No Threat Of Systemic Risk From Housing Sector: RBI

Mumbai: A rise in home prices “moderated significantly” in 2015-16 and there is no threat of any systemic risk from the housing sector with the gross non-performing assets (NPAs) amongst retail loans being contained, the Reserve Bank of India (RBI) said on Tuesday.

“With gross non-performing asset (GNPA) ratio around 1.3 per cent, the retail housing segment does not presently pose any significant systemic risk in the Indian context,” the RBI said in the latest Financial Stability Report (FSR) it publishes for the Financial Stability and Development Council (FSDC).

Compared with the overall GNPA ratio of 7.6 per cent for the entire banking system as of March, the stress in the retail loans is very low, which also explains the banks’ eagerness to tap into this segment, it said.
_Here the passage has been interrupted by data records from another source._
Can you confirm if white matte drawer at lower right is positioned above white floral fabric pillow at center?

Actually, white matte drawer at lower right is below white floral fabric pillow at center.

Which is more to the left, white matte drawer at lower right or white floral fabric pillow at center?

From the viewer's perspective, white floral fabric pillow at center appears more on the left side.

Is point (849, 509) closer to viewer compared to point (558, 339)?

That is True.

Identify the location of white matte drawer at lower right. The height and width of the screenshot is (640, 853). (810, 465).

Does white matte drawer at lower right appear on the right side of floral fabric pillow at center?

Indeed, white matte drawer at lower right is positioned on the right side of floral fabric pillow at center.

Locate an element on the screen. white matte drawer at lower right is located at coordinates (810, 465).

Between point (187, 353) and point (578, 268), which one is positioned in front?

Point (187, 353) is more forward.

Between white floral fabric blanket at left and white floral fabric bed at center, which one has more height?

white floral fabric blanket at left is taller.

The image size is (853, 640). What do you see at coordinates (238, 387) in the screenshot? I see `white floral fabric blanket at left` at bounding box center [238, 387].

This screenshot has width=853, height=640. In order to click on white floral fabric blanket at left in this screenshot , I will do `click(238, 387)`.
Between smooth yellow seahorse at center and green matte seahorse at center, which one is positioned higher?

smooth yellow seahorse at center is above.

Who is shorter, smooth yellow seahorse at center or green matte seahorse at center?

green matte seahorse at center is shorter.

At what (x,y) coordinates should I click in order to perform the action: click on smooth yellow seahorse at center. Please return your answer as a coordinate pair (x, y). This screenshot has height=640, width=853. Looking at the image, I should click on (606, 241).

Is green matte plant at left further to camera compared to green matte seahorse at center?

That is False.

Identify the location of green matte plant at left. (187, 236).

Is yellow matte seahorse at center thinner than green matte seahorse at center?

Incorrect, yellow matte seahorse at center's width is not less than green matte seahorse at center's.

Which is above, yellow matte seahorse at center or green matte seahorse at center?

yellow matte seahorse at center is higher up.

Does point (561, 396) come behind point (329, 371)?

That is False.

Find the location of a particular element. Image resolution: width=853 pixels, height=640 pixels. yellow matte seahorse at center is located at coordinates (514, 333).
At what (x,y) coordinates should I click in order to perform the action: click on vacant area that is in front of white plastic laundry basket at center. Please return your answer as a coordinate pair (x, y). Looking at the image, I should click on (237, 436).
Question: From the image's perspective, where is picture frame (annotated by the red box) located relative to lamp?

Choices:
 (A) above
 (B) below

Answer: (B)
Following the 2008 financial crisis, which was traced to the housing bubble in the US, the regulatory vigil against potential risks has been increased.

The FSR said that apart from the catalytic role of the housing sector in economic development, home prices have a bearing on financial stability.
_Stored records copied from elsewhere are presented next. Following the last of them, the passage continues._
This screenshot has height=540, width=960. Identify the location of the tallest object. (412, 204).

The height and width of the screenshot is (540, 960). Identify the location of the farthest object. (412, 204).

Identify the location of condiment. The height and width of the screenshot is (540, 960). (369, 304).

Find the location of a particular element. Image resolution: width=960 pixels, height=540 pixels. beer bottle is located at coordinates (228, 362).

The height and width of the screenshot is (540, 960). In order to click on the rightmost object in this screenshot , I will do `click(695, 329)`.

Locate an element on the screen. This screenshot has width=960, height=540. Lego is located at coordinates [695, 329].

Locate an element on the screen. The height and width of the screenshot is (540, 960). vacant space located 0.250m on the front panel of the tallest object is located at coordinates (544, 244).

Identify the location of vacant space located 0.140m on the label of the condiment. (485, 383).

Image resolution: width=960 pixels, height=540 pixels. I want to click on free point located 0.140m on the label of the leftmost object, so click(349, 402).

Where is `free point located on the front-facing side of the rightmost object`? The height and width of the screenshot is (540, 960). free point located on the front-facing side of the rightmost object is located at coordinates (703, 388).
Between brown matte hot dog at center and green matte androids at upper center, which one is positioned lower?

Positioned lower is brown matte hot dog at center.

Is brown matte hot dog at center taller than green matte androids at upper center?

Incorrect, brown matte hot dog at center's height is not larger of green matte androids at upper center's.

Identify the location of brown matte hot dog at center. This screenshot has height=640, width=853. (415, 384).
According to market watchers, there has been a huge jump in unsold inventories of realty players due to a variety of reasons.

According to a recent report, there were 2.26 lakh unsold houses in the Mumbai Metropolitan Region by end of fiscal year 2015-16, which is 31 per cent higher than the year-ago period.

The FSR, authored by RBI executives, said that on the equities front, banking sector stocks have converged with the market-wide index while auto and pharma scrips have emerged outperformers.